#### TASK INSTRUCTIONS:
Transcribe the records from the line containing "Auriculares" onward, up to and including the final line, exactly and without anything else.

____

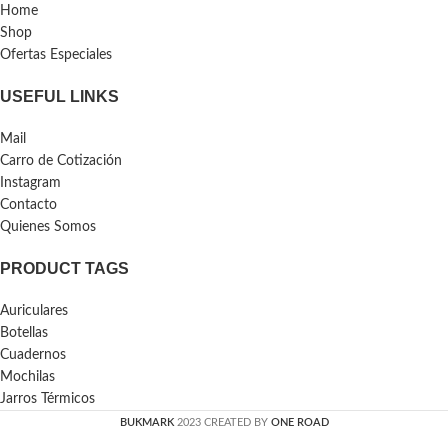
Home
Shop
Ofertas Especiales
USEFUL LINKS
Mail
Carro de Cotización
Instagram
Contacto
Quienes Somos
PRODUCT TAGS
Auriculares
Botellas
Cuadernos
Mochilas
Jarros Térmicos
BUKMARK
2023 CREATED BY
ONE ROAD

____

#### ANSWER BELOW:
Auriculares
Botellas
Cuadernos
Mochilas
Jarros Térmicos
BUKMARK
2023 CREATED BY
ONE ROAD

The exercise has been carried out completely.